Given entries:
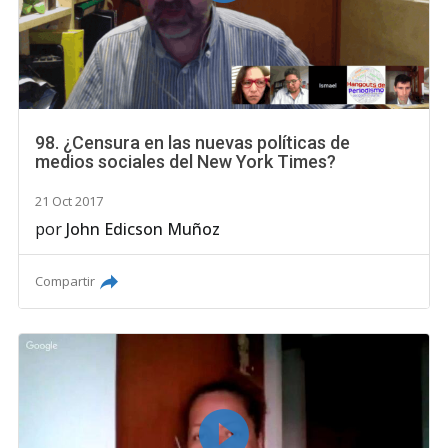
98. ¿Censura en las nuevas políticas de
medios sociales del New York Times?
21 Oct 2017
por
John Edicson Muñoz
Compartir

Work task:
The data above must be written out again word for word, without its pictures.

Task output:
98. ¿Censura en las nuevas políticas de
medios sociales del New York Times?
21 Oct 2017
por
John Edicson Muñoz
Compartir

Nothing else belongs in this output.